Athletics

Meet Jordan McLaughlin, the Heart of USC Basketball’s Turnaround

The highly sought-after recruit saw potential in the Trojans when few others did.

February 28, 2018 Mike Piellucci

For the last three years, Jordan McLaughlin started the school year with a pair of lists. He wrote one; his father penned the other. Together, they comprised the goals that USC’s 6-foot-1 point guard would carry into the upcoming season.

This year, however, McLaughlin decided to forgo writing his half— his father’s was lofty enough to leave no stone unturned. Among the benchmarks: First Team All-Pac-12. Pac-12 All-Defensive Team. Multiple triple-doubles. Lead the conference in assists. Lead the nation in assists.

“He gave me some good goals and some stretch goals to push myself to that limit,” says McLaughlin, a team co-captain.

Some of those seem implausible, but McLaughlin’s legacy at USC is marked by a drive to achieve what conventional wisdom says cannot be done. It’s how he wound up at Troy in the first place.

Raised in Rancho Cucamonga, California, McLaughlin committed to USC just prior to the arrival of head coach Andy Enfield. It did not deter him that the Trojans had won only 20 games over the past two years combined. Nor did he waver when the Trojans finished the 2014 campaign dead last in the Pac-12.

McLaughlin has become the team’s heartbeat, its steadfast leader. He’s the one who shows up early and stays late.

“I believed in the coaches’ vision,” McLaughlin says matter-of-factly.

And he was not the only recruit to do so that year. His backcourt-mate Elijah Stewart joined up that spring, along with since-transferred forwards Malik Marquetti and Malik Martin. Each one was highly regarded. But McLaughlin was something else entirely: a top point guard on the West Coast with offers from storied basketball stalwarts including Kansas, Indiana and UCLA.

“Those are the guys that change your program around,” says Jason Hart, the team’s assistant coach.

The prospect of someone of McLaughlin’s caliber signing on at the program’s nadir was so significant that the late Bill Sharman ’63, a legendary shooting guard for the Trojans and Boston Celtics, volunteered to un-retire his No. 11 jersey as an extra inducement.

And gradually, changes started—though it was slow going at first. Despite his heralded arrival for the 2014-2015 season, the Trojans only improved their record by one game. That offseason, McLaughlin underwent surgery on both shoulders. There were murmurs that, after back-to-back finishes in the Pac-12 basement, perhaps the Trojans were going backward instead of forward.

Yet the point guard never lost faith. He notes that out of the Trojans’ 20 losses during his freshman year, seven were decided by two possessions or fewer. Once again, he saw what others didn’t.

“I tell everybody, ‘When you look at it, we weren’t getting blown out,’” McLaughlin says. “We learned from it. That’s what we’re supposed to do, learn from mistakes and learn from losses and turn them into wins.”
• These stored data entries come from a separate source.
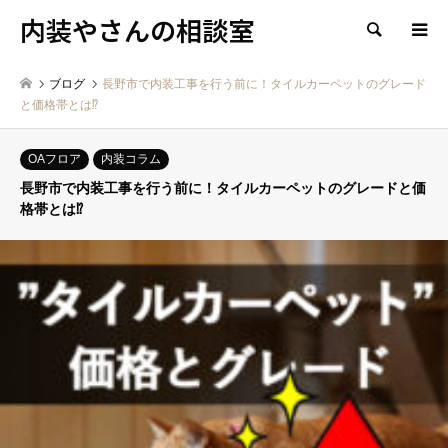
内装やさんの相談室
検索
ブログ
長野市で内装工事を行う前に！タイルカーペットのグレード
と価格帯とは⁉
OAフロア
内装コラム
長野市で内装工事を行う前に！タイルカーペットのグレードと価
格帯とは⁉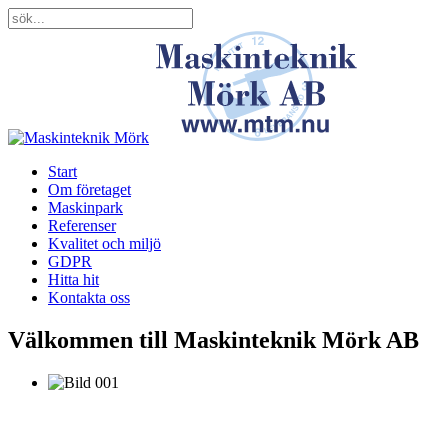
Start
Om företaget
Maskinpark
Referenser
Kvalitet och miljö
GDPR
Hitta hit
Kontakta oss
Välkommen till Maskinteknik Mörk AB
The next season, USC vaulted to 21-13 and made the NCAA Tournament for the first time since 2011. Last year, the Trojans took an even bigger step, posting 26 wins—a program record— and advancing to the second round of the tournament for the first time since 2009.

Knowing that he was here influenced my decision to come here. …He started it all.

Bennie Boatwright, junior forward

McLaughlin has become the team’s heartbeat, its steadfast leader. He’s the one who shows up early and stays late. The one who never complains about extra work. The one who graduated in three years with his sociology degree and is earning a master’s in communication management. “He’s a great individual,” Hart says. “His mom and dad should be proud, because they raised a tremendous young man. Hopefully my wife and I can raise our kids exactly how they did theirs. I wouldn’t change one thing.”

McLaughlin is quick to point out that this revitalized era of Trojan basketball is “because of the hard work that’s been put into the program by the coaches and the players.” Yet those same coaches and players credit him with helping USC become a basketball destination once again.

“For him to believe in us and really come when our program was below sea level was really, really huge for us,” Hart says. “He is the reason why we are who we are today.”

“He was the first big recruit,” echoes junior forward Bennie Boatwright, a fellow co-captain. “Knowing that he was here influenced my decision to come here. …He started it all.”

Meanwhile, McLaughlin is looking ahead to check items off his list. If he’s lucky, the school might even re-retire his number 11 jersey, sliding his name into the rafters alongside Sharman’s. But he’ll settle for being regarded as someone who helped make things better in his own backyard.

“Just being a hometown hero right down the street,” he says,“and building something special.”